FOURIER TRANSFORM INFRARED ANALYSIS OF ULVA LACTUCA AND GRACILARIA CORTICATA AND THEIR EFFECT ON ANTIBACTERIAL ACTIVITY

Authors

  • RADHIKA D Dr.D.Radhika,Associate Professor,Dept Of Zoology,V.O.C.College,Thoothukudi-628008.
  • Mohaideen A A.MohaideenResearch Scholar,Dept of Zoology,V.O.C.College,Thoothukudi-628008.

Abstract

 

In the present work, we used two seaweeds Ulva lactuca and Gracilaria corticata, which were collected from Hare Island in the Gulf of Mannar of
Tuticorin coast. Ethanol was taken as the solvent for extraction. The crude extract was purified using column chromatography.
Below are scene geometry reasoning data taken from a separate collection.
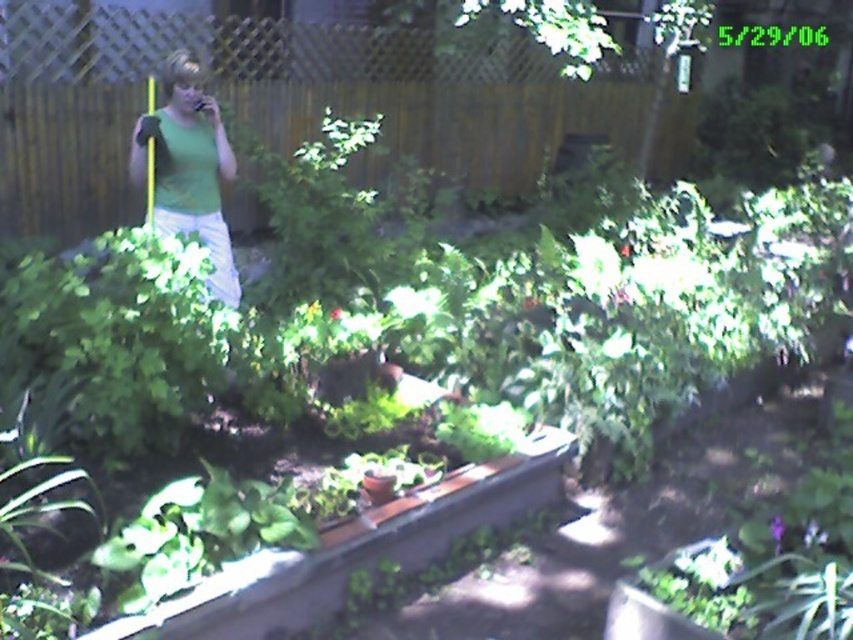 You are standing in the garden and see the green leafy plant at center. What are its coordinates?

The green leafy plant at center is located at coordinates point (357, 550).

You are a photographer aiming to capture the green leafy plant at lower right without the green matte shirt at upper left blocking the view. Is this possible based on their positions?

The green matte shirt at upper left is further to the viewer than the green leafy plant at lower right, so adjusting your position or angle might allow you to capture the plant without the shirt blocking it.

You are a gardener standing in the garden scene. You need to move from your current position near the green matte shirt at upper left to the green leafy plant at lower right. Can you walk directly to it without stepping on any plants or garden beds?

The distance between the green matte shirt at upper left and the green leafy plant at lower right is 9.28 feet. Since there is a clear path through the garden, you can walk directly to the plant without stepping on any plants or garden beds.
Antibacterial activity
of crude and column purified fractions were tested against Klebsiella, Aeromonas, Staphylococcus, Escherichia and Pseudomonas using well-diffusion
method. Maximum zone of inhibition (9 mm) was found in the crude extract of G. corticata against Pseudomonas sp. Minimum zone of inhibition (4
mm) was found in U. lactuca fraction1 against Escherichia coli. Highest antibacterial activity was obtained in red seaweed, whereas, green seaweed
showed less antibacterial activity. From this study, we can conclude that red seaweeds have more active than green seaweeds. The seaweed powder
was analyzed in Fourier transform infrared spectrometer. It was observed that both seaweed contained phenol and alcohol compounds, which were
responsible for the antibacterial activity.

Keywords: Antibacterial activity, Fourier transform infrared, Seaweeds, Ulva lactuca, Gracilaria corticata.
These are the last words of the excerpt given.